-- EXCERPTED DATA --
※

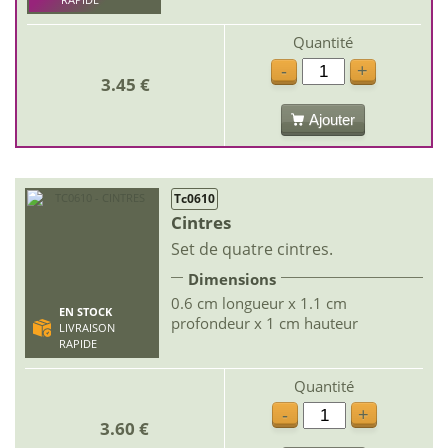
RAPIDE
Quantité
-
+
3.45 €
Ajouter
Tc0610
Cintres
Set de quatre cintres.
Dimensions
0.6 cm longueur x 1.1 cm
EN STOCK
profondeur x 1 cm hauteur
LIVRAISON
RAPIDE
Quantité
-
+
3.60 €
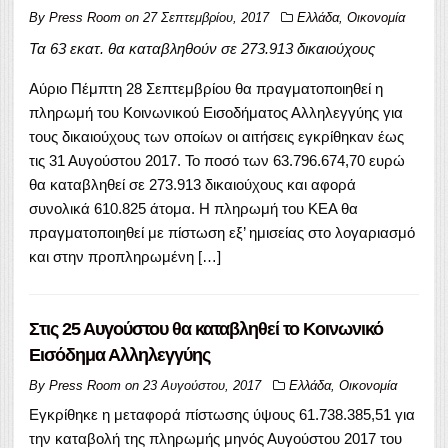
By
Press Room
on
27 Σεπτεμβρίου, 2017
Ελλάδα
,
Οικονομία
Τα 63 εκατ. θα καταβληθούν σε 273.913 δικαιούχους
Αύριο Πέμπτη 28 Σεπτεμβρίου θα πραγματοποιηθεί η
πληρωμή του Κοινωνικού Εισοδήματος Αλληλεγγύης για
τους δικαιούχους των οποίων οι αιτήσεις εγκρίθηκαν έως
τις 31 Αυγούστου 2017. Το ποσό των 63.796.674,70 ευρώ
θα καταβληθεί σε 273.913 δικαιούχους και αφορά
συνολικά 610.825 άτομα. Η πληρωμή του ΚΕΑ θα
πραγματοποιηθεί με πίστωση εξ’ ημισείας στο λογαριασμό
και στην προπληρωμένη […]
Στις 25 Αυγούστου θα καταβληθεί το Κοινωνικό
Εισόδημα Αλληλεγγύης
By
Press Room
on
23 Αυγούστου, 2017
Ελλάδα
,
Οικονομία
Eγκρίθηκε η μεταφορά πίστωσης ύψους 61.738.385,51 για
την καταβολή της πληρωμής μηνός Αυγούστου 2017 του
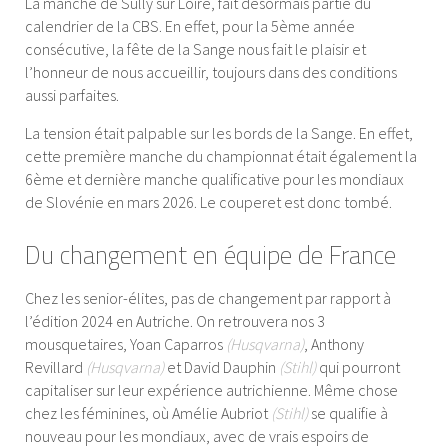
La manche de Sully sur Loire, fait désormais partie du
calendrier de la CBS. En effet, pour la 5ème année
consécutive, la fête de la Sange nous fait le plaisir et
l’honneur de nous accueillir, toujours dans des conditions
aussi parfaites.
La tension était palpable sur les bords de la Sange. En effet,
cette première manche du championnat était également la
6ème et dernière manche qualificative pour les mondiaux
de Slovénie en mars 2026. Le couperet est donc tombé.
Du changement en équipe de France
Chez les senior-élites, pas de changement par rapport à
l’édition 2024 en Autriche. On retrouvera nos 3
mousquetaires, Yoan Caparros
(Husqvarna)
, Anthony
Revillard
(Husqvarna)
et David Dauphin
(Stihl)
qui pourront
capitaliser sur leur expérience autrichienne. Même chose
chez les féminines, où Amélie Aubriot
(Stihl)
se qualifie à
nouveau pour les mondiaux, avec de vrais espoirs de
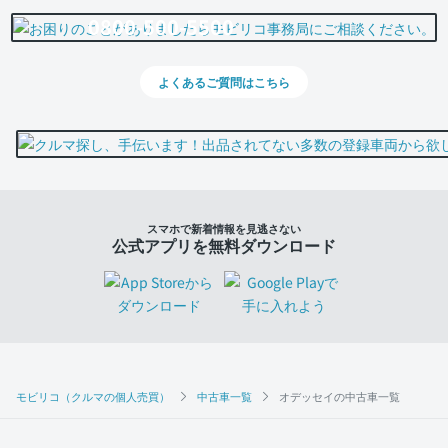
0800-500-5500
よくあるご質問はこちら
スマホで新着情報を見逃さない
公式アプリを無料ダウンロード
モビリコ（クルマの個人売買）
中古車一覧
オデッセイの中古車一覧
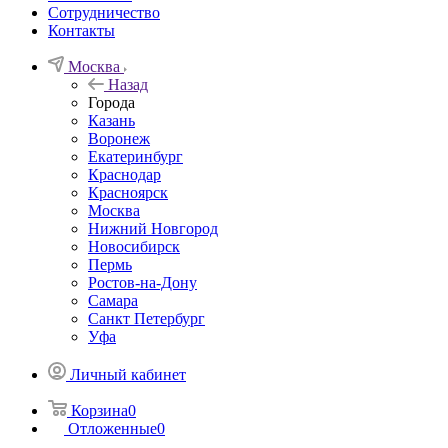
Сотрудничество
Контакты
Москва
Назад
Города
Казань
Воронеж
Екатеринбург
Краснодар
Красноярск
Москва
Нижний Новгород
Новосибирск
Пермь
Ростов-на-Дону
Самара
Санкт Петербург
Уфа
Личный кабинет
Корзина
0
Отложенные
0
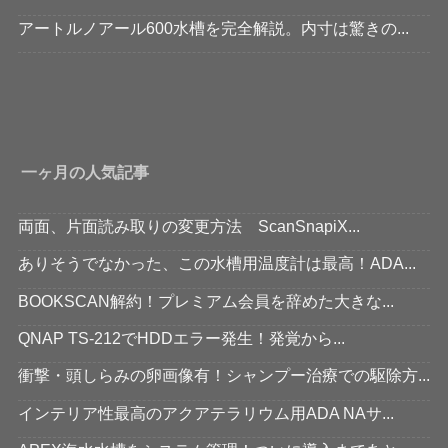
アートルノアール600水槽を完全解説。内寸は驚きの...
一ヶ月の人気記事
両面、片面読み取りの変更方法 ScanSnapiX...
ありそうでなかった、この水槽用温度計は最高！ADA...
BOOKSCAN解約！プレミアム会員を辞めた大きな...
QNAP TS-212でHDDエラー発生！発覚から...
衝撃・頭しらみの卵画像有！シャンプー治療での駆除方...
インテリア性最高のアクアテラリウム用ADA NAサ...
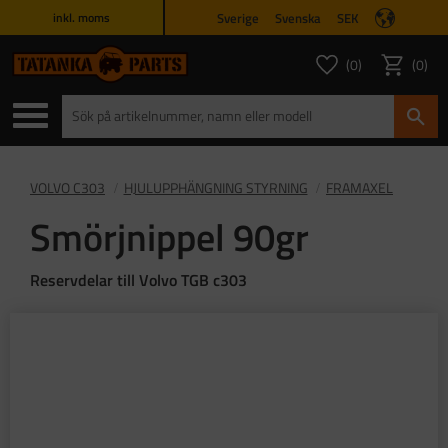
Sverige
Svenska
SEK
inkl. moms
Meny
0
0
ANTAL FAVORITER
ANTAL
Favoriter
Kundvagn
VOLVO C303
HJULUPPHÄNGNING STYRNING
FRAMAXEL
Smörjnippel 90gr
Reservdelar till Volvo TGB c303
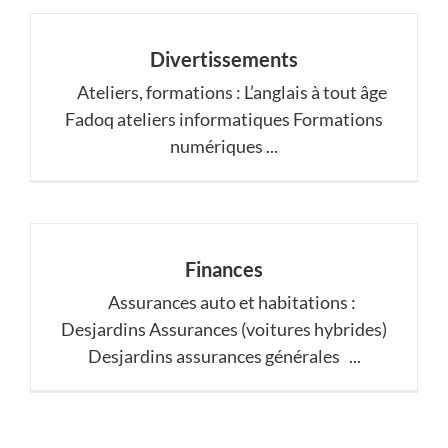
Divertissements
Ateliers, formations : L’anglais à tout âge
Fadoq ateliers informatiques Formations
numériques ...
Finances
Assurances auto et habitations :
Desjardins Assurances (voitures hybrides)
Desjardins assurances générales ...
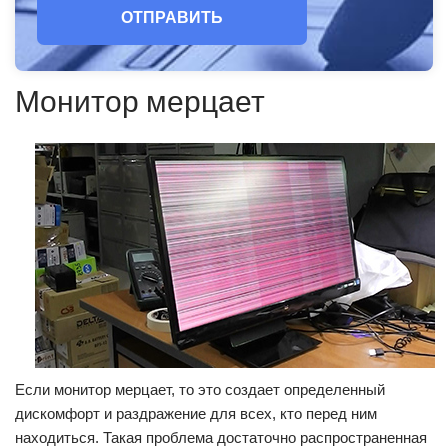
ОТПРАВИТЬ
Монитор мерцает
Если монитор мерцает, то это создает определенный
дискомфорт и раздражение для всех, кто перед ним
находиться. Такая проблема достаточно распространенная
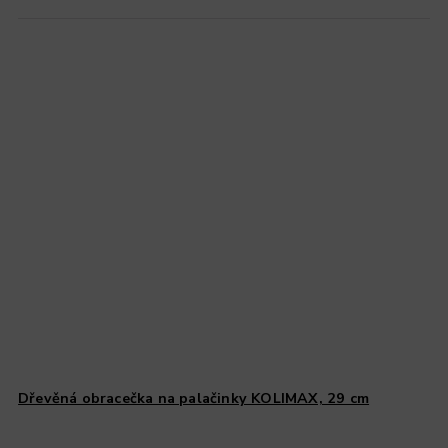
Dřevěná obracečka na palačinky KOLIMAX, 29 cm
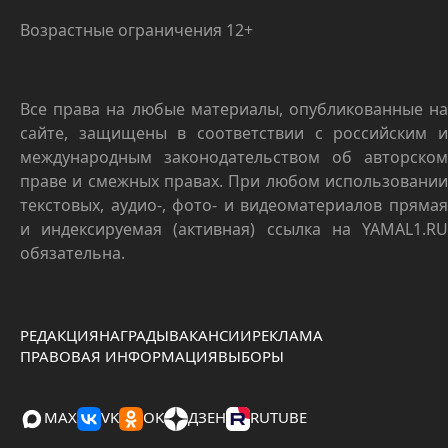
Возрастные ограничения 12+
Все права на любые материалы, опубликованные на
сайте, защищены в соответствии с российским и
международным законодательством об авторском
праве и смежных правах. При любом использовании
текстовых, аудио-, фото- и видеоматериалов прямая
и индексируемая (активная) ссылка на YAMAL1.RU
обязательна.
РЕДАКЦИЯ
НАГРАДЫ
ВАКАНСИИ
РЕКЛАМА
ПРАВОВАЯ ИНФОРМАЦИЯ
ВЫБОРЫ
MAX
VK
OK
ДЗЕН
RUTUBE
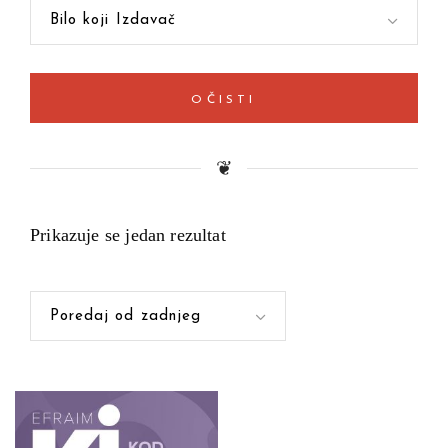
Bilo koji Izdavač
OČISTI
❦
Prikazuje se jedan rezultat
Poredaj od zadnjeg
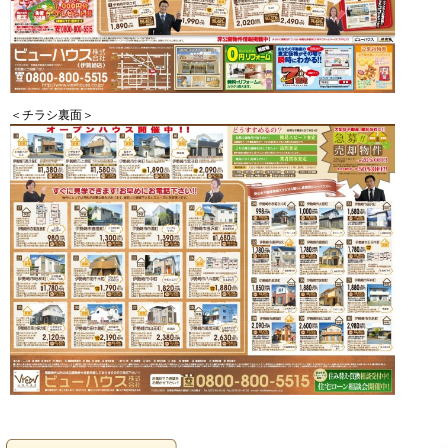
＜チラシ裏面＞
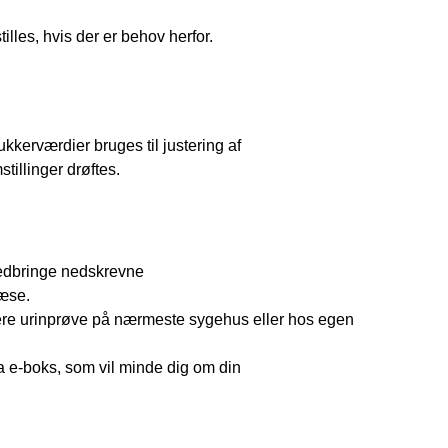
e.
stilles, hvis der er behov herfor.
ukkerværdier bruges til justering af
tillinger drøftes.
 medbringe nedskrevne
læse.
evere urinprøve på nærmeste sygehus eller hos egen
ia e-boks, som vil minde dig om din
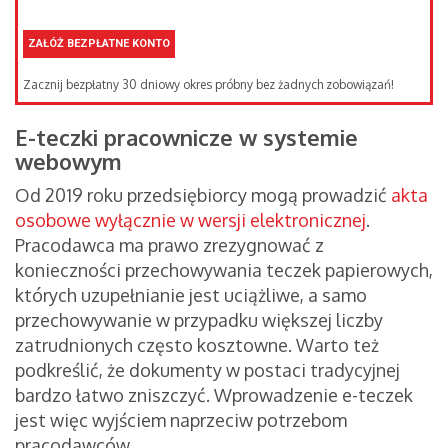
ZAŁÓŻ BEZPŁATNE KONTO
Zacznij bezpłatny 30 dniowy okres próbny bez żadnych zobowiązań!
E-teczki pracownicze w systemie
webowym
Od 2019 roku przedsiębiorcy mogą prowadzić
akta
osobowe wyłącznie w wersji elektronicznej
.
Pracodawca ma prawo zrezygnować z
konieczności przechowywania teczek papierowych,
których uzupełnianie jest uciążliwe, a samo
przechowywanie w przypadku większej liczby
zatrudnionych często kosztowne. Warto też
podkreślić, że dokumenty w postaci tradycyjnej
bardzo łatwo zniszczyć. Wprowadzenie e-teczek
jest więc wyjściem naprzeciw potrzebom
pracodawców.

※

-- WHAT TO PRODUCE --
Where a picture appears in the records above, omit it, and transcribe exactly the stretch of lines from the one with "numériques ..." through the one with "Если монитор мерцает, то".

-- RESPONSE TO THIS TASK --
numériques ...
Finances
Assurances auto et habitations :
Desjardins Assurances (voitures hybrides)
Desjardins assurances générales ...
ОТПРАВИТЬ
Монитор мерцает
Если монитор мерцает, то это создает определенный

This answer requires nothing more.